The Fair Minimum Wage Amendment would raise the minimum wage to $7.25 in three steps:

    • $5.85 60 days after enactment
    • $6.55 one year after enactment 
    • $7.25 two years after enactment
  • Three million more Americans are in poverty today than when President Bush first took office.  Today, more than 34 million people live in poverty, including 12 million children.  Among full-time, year-round workers poverty has doubled since the late 1970s from about 1.3 million then to 2.6 million in 2002 an unacceptably low minimum wage is a key part of the problem.
  • Minimum wage employees working 40 hours a week, 52 weeks a year, earn $10,712 a year, $5,000 below the poverty line for a family of three.  The current minimum wage fails to provide enough income to enable minimum wage workers to afford adequate housing in any area of this country.
  • Every day the minimum wage is not increased it continues to lose value, and workers fall farther and farther behind.  Minimum wage workers have already lost all of the gains of the 1996-1997 increase.
  • Today, the real value of the minimum wage is more than $3.00 below what it was in 1968.  To have the purchasing power it had in 1968, the minimum wage would have to be nearly $8.50 an hour today, not $5.15.
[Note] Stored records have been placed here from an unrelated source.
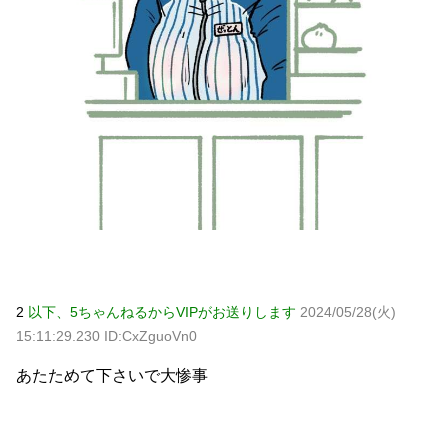
Powered by livedoor 相互RSS
2
以下、5ちゃんねるからVIPがお送りします
2024/05/28(火)
15:11:29.230 ID:CxZguoVn0
あたためて下さいで大惨事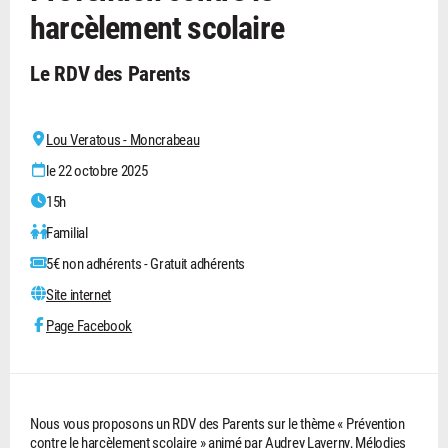
harcèlement scolaire
Le RDV des Parents
Lou Veratous - Moncrabeau
le 22 octobre 2025
15h
Familial
5€ non adhérents - Gratuit adhérents
Site internet
Page Facebook
Nous vous proposons un RDV des Parents sur le thème « Prévention
contre le harcèlement scolaire » animé par Audrey Laverny, Mélodies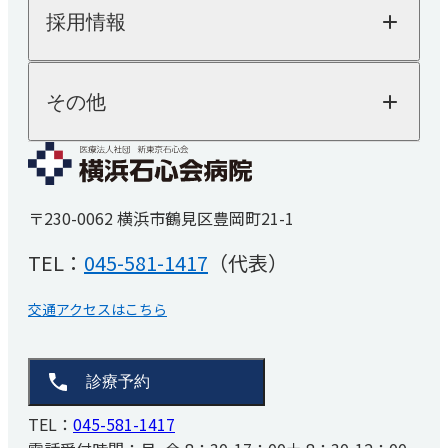
健診・人間ドック
病院についてTOP
消化器内科
採用情報
院長ご挨拶
人間ドック
医療機器紹介
健康診断
乳腺外科
外来担当表
SDGsへの取り組み
採用情報TOP
その他
「人を対象とする医学系研究の倫理指針」に基
交通アクセス
内視鏡検査
医師採用
づく情報公開
看護師採用
医療技術職採用
麻酔科
よくあるご質問
事務職その他採用
お知らせ
睡眠時無呼吸症候群
〒230-0062 横浜市鶴見区豊岡町21-1
医療関係者の方へ
（SAS）外来
厚生労働省大臣が定める掲示事項
TEL：
045-581-1417
（代表）
リハビリテーション科
患者さんの権利と義務
取材・撮影ご希望の方へ
交通アクセスはこちら
診療予約
TEL：
045-581-1417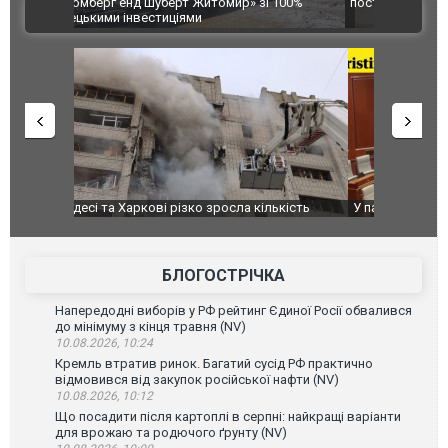
 100%
постраждалих від обстрілу РФ
двоє пора
ВІДЕО
після атак
ькість
У парламенті Косово прем'єра закидали яйцями
Приїхав за
до українс
зіркового 
БЛОГОСТРІЧКА
Напередодні виборів у РФ рейтинг Єдиної Росії обвалився
до мінімуму з кінця травня (NV)
10.08.2026, 10:24
Кремль втратив ринок. Багатий сусід РФ практично
відмовився від закупок російської нафти (NV)
10.08.2026, 10:12
Що посадити після картоплі в серпні: найкращі варіанти
для врожаю та родючого ґрунту (NV)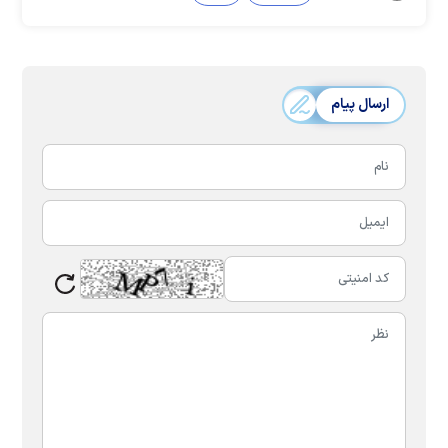
ارسال پیام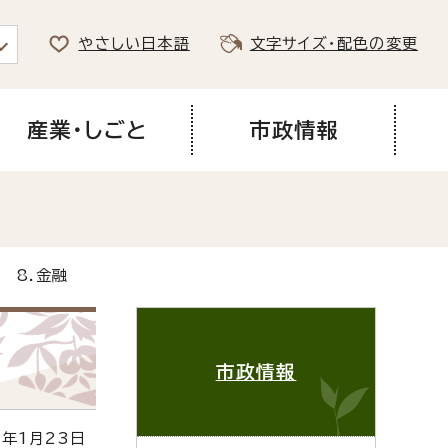
やさしい日本語
文字サイズ・配色の変更
産業・しごと
市政情報
 8.金融
市政情報
年1月23日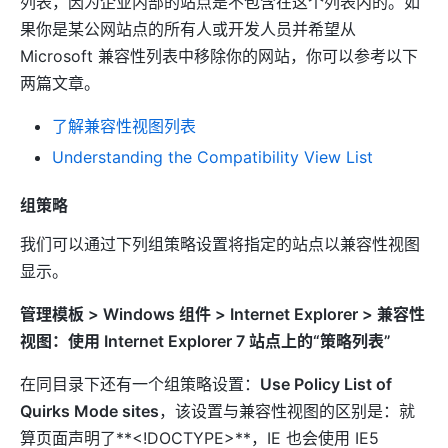
列表，因为企业内部的站点是不包含在这个列表内的。如
果你是某公网站点的所有人或开发人员并希望从
Microsoft 兼容性列表中移除你的网站，你可以参考以下
两篇文章。
了解兼容性视图列表
Understanding the Compatibility View List
组策略
我们可以通过下列组策略设置将指定的站点以兼容性视图
显示。
管理模板 > Windows 组件 > Internet Explorer > 兼容性
视图：使用 Internet Explorer 7 站点上的“策略列表”
在同目录下还有一个组策略设置：
Use Policy List of
Quirks Mode sites
，该设置与兼容性视图的区别是：就
算页面声明了**<!DOCTYPE>**，IE 也会使用 IE5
  • In the past seven years, the salaries of lawmakers have gone up by $23,400 Giving themselves six raises while minimum wage workers continue to earn just $10,700 a year with no raise in those same seven years.
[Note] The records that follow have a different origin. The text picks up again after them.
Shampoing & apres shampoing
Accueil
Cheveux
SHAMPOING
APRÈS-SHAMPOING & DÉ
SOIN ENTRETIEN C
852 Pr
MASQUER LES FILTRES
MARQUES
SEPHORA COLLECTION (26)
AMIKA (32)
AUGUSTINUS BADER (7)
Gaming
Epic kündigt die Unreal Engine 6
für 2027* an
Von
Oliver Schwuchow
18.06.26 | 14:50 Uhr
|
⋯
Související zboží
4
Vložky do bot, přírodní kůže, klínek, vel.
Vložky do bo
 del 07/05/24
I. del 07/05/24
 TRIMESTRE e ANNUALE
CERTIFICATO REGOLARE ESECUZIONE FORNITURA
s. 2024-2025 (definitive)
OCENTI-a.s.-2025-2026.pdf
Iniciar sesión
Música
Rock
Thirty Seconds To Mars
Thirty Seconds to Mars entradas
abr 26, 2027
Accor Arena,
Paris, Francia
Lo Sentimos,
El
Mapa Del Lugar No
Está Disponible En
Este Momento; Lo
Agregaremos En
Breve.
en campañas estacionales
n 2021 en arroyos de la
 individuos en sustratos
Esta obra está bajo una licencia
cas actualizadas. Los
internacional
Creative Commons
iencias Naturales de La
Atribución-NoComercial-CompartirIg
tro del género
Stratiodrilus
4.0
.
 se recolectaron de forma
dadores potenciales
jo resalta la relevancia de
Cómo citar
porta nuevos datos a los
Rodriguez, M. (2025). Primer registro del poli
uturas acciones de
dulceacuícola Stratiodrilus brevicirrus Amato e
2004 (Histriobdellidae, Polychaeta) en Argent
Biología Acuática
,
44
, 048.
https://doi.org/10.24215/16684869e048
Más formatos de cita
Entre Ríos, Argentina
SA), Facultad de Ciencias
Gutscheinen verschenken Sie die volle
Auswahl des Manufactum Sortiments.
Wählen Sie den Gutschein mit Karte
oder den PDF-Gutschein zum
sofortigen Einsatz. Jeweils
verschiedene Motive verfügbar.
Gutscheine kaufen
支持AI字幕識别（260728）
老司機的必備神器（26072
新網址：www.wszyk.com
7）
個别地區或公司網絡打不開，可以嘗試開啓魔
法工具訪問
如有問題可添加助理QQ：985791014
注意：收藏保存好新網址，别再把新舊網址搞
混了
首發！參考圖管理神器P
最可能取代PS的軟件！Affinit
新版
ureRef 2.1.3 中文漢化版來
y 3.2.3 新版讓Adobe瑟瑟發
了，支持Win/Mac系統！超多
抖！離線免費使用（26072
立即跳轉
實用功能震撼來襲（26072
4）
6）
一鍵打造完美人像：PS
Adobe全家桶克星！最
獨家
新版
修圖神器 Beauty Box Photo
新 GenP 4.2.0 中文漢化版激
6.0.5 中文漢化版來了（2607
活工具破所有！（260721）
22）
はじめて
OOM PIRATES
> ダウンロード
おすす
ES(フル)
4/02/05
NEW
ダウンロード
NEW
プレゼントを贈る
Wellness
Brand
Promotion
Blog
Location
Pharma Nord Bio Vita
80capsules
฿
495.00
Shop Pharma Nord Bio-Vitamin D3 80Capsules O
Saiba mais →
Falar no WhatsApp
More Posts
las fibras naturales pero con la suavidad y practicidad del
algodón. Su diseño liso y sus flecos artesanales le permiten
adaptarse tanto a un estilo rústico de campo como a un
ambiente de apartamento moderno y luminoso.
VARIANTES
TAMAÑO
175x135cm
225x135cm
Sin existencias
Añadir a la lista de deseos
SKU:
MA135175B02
  • Nearly 7 million workers would directly benefit from the proposed minimum wage increase: 
    • 35% are their families sole earners;
    • 61% are women and almost one-third of those women are raising children;
    • 15% are African American; and
    • 19% are Hispanic American.
  • An increase to $7.00 an hour for full-time, year-round workers would add $3,800 to their income. A gain of $3,800 would have an enormous impact on minimum wage workers and their families.  It would be enough money for a low-income family of three to buy:
    • More than a year of groceries;
    • over 9 months of rent;
    • a year and a half of heat and electricity; or
    • full tuition for a community college degree.
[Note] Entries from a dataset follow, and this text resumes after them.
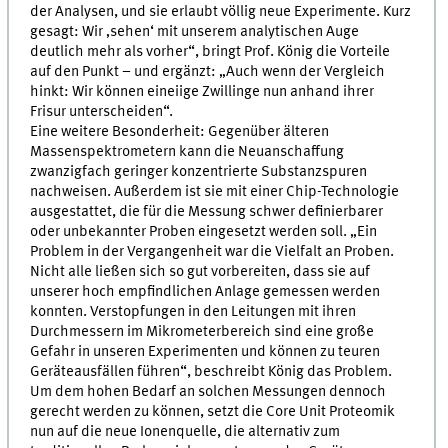
der Analysen, und sie erlaubt völlig neue Experimente. Kurz
gesagt: Wir ‚sehen‘ mit unserem analytischen Auge
deutlich mehr als vorher“, bringt Prof. König die Vorteile
auf den Punkt – und ergänzt: „Auch wenn der Vergleich
hinkt: Wir können eineiige Zwillinge nun anhand ihrer
Frisur unterscheiden“.
Eine weitere Besonderheit: Gegenüber älteren
Massenspektrometern kann die Neuanschaffung
zwanzigfach geringer konzentrierte Substanzspuren
nachweisen. Außerdem ist sie mit einer Chip-Technologie
ausgestattet, die für die Messung schwer definierbarer
oder unbekannter Proben eingesetzt werden soll. „Ein
Problem in der Vergangenheit war die Vielfalt an Proben.
Nicht alle ließen sich so gut vorbereiten, dass sie auf
unserer hoch empfindlichen Anlage gemessen werden
konnten. Verstopfungen in den Leitungen mit ihren
Durchmessern im Mikrometerbereich sind eine große
Gefahr in unseren Experimenten und können zu teuren
Geräteausfällen führen“, beschreibt König das Problem.
Um dem hohen Bedarf an solchen Messungen dennoch
gerecht werden zu können, setzt die Core Unit Proteomik
nun auf die neue Ionenquelle, die alternativ zum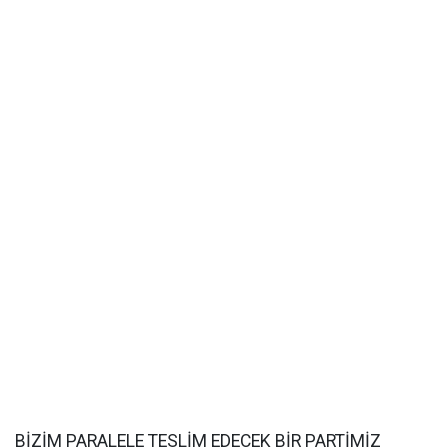
BİZİM PARALELE TESLİM EDECEK BİR PARTİMİZ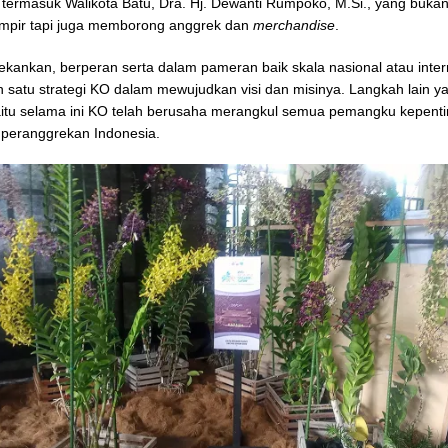
 termasuk Walikota Batu, Dra. Hj. Dewanti Rumpoko, M.Si., yang bukan
mpir tapi juga memborong anggrek dan
merchandise
.
kankan, berperan serta dalam pameran baik skala nasional atau inter
h satu strategi KO dalam mewujudkan visi dan misinya. Langkah lain y
itu selama ini KO telah berusaha merangkul semua pemangku kepent
peranggrekan Indonesia.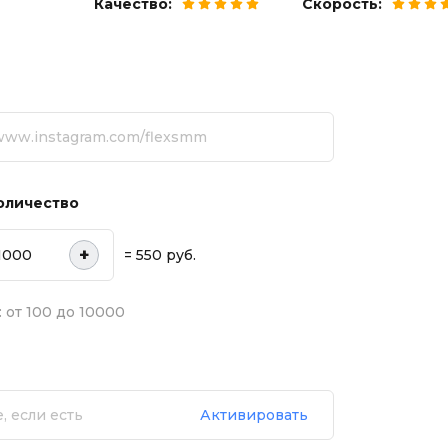
Качество:
Скорость:
оличество
+
= 550 руб.
 от 100 до 10000
Активировать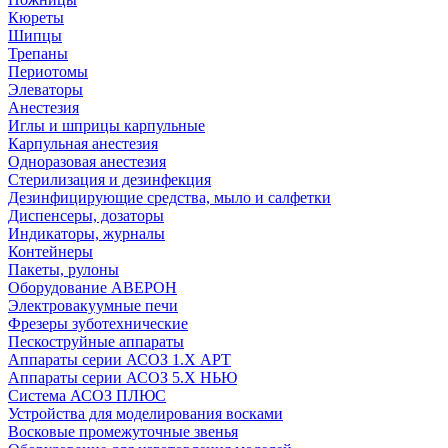
Кюреты
Шипцы
Трепаны
Периотомы
Элеваторы
Анестезия
Иглы и шприцы карпульные
Карпульная анестезия
Одноразовая анестезия
Стерилизация и дезинфекция
Дезинфицирующие средства, мыло и салфетки
Диспенсеры, дозаторы
Индикаторы, журналы
Контейнеры
Пакеты, рулоны
Оборудование АВЕРОН
Электровакуумные печи
Фрезеры зуботехнические
Пескоструйные аппараты
Аппараты серии АСОЗ 1.Х АРТ
Аппараты серии АСОЗ 5.Х НЬЮ
Система АСОЗ ПЛЮС
Устройства для моделирования восками
Восковые промежуточные звенья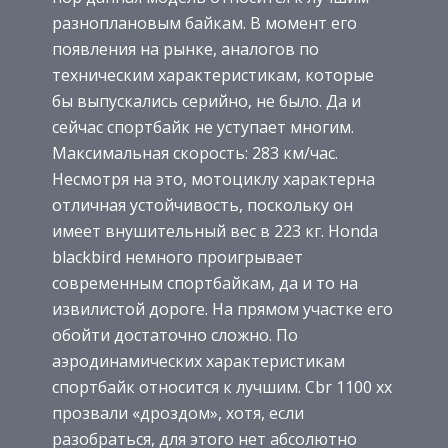
разноплановым байкам. В момент его
появления на рынке, аналогов по
техническим характеристикам, которые
бы выпускались серийно, не было. Да и
сейчас спортбайк не уступает многим.
Максимальная скорость: 283 км/час.
Несмотря на это, мотоциклу характерна
отличная устойчивость, поскольку он
имеет внушительный вес в 223 кг. Honda
blackbird немного проигрывает
современным спортбайкам, да и то на
извилистой дороге. На прямом участке его
обойти достаточно сложно. По
аэродинамических характеристикам
спортбайк относится к лучшим. Cbr 1100 xx
прозвали «дроздом», хотя, если
разобраться, для этого нет абсолютно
  • History clearly shows that raising the minimum wage has not had any negative impact on jobs, employment, or inflation.  In the four years after the last minimum wage increase passed, the economy experienced its strongest growth in over three decades. Nearly 11 million new jobs were added, at a pace of 218,000 per month.  There were six million new service industry jobs, including more than one and a half million retail jobs, of which nearly 600,000 were restaurant jobs.
  • A fair increase is long overdue.  Congress should act as quickly as possible to pass a minimum wage increase that reflects the losses suffered as the result of our shameful inaction in the past.  No one who works for a living should have to live in poverty.